O vírus da febre aftosa foi detectado em 13 cabeças de gado.
Do ponto de vista do médico veterinário da Seab em Marechal Rondon, devido ao problema, é necessário redobrar o cuidado com o trânsito animal. É preciso que o governo invista no serviço de defesa sanitária, já que a estrutura existente atualmente na região é deficitária. É preciso mais técnicos para fazer as barreiras, enfatiza, tendo em vista a relevância da produção agropecuária na região. Sem um serviço de defesa adequado, o risco sanitário é cada vez maior, pontua.
Situação
O quadro de trabalhadores na Seab é limitado na região. Gouveia menciona que em várias cidades os técnicos que trabalham nas unidades é que precisam se deslocar a campo para fazer barreiras de fiscalização. Deveria haver funcionários efetivos para este trabalho de barreira e não técnicos das unidades, pois são insuficientes para fazer todo o trabalho de competência da Secretaria, expõe.
Imunizados
Conforme ele, os animais em território brasileiro que foram imunizados na primeira etapa da campanha realizada não correm risco de contrair a doença. O problema são animais transportados de maneira irregular ou ainda de origem desconhecida, que podem transmitir a doença, aponta.
Vacinar o gado na época certa é a principal recomendação do profissional, além de transporte com GTA. Qualquer irregularidade em que se verifique que algum produtor não faz o transporte de maneira correta, é preciso ser denunciada para a Seab para que seja feita investigação, frisa.
A próxima etapa de vacinação contra a aftosa acontecerá em novembro no Paraná.
Emergência
Estava previsto para ontem (19) que o presidente do Paraguai, Fernando Lugo, decretasse situação de emergência sanitária na região onde foi detectado o foco.
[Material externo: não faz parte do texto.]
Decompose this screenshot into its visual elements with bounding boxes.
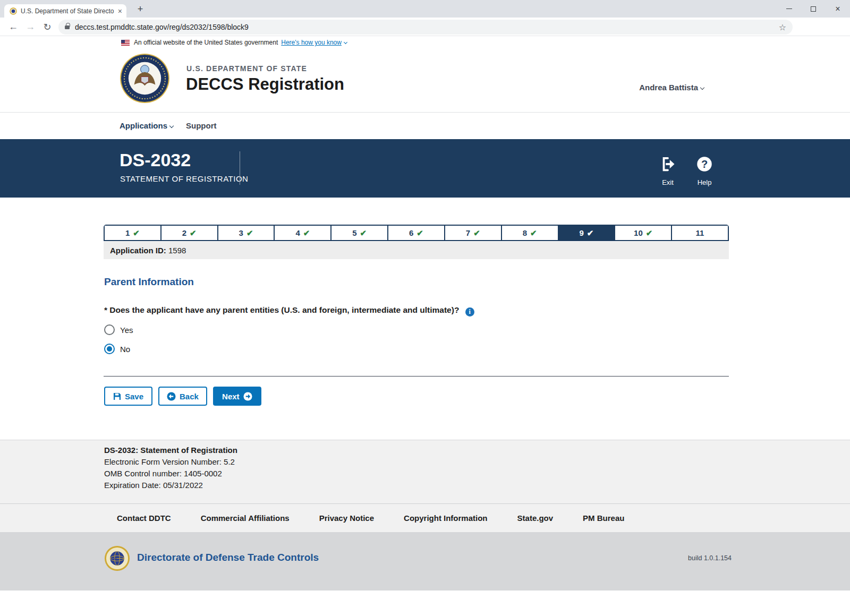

As autoridades sanitárias iniciaram ontem a instalação de barreiras de contenção. Com esse foco, o Paraguai perde status sanitário e fica fora do mercado internacional, que é uma das principais fontes de divisas do país.
A Organização Internacional de Sanidade Animal foi comunicada pelos próprios pecuaristas paraguaios da existência do foco.
Um total de 819 animais da fazenda Santa Helena, administrada pelo presidente da Associação Rural do Paraguai em San Pedro, Silfrido Baumgarten, serão sacrificados, segundo a Secretaria Nacional de Sanidade.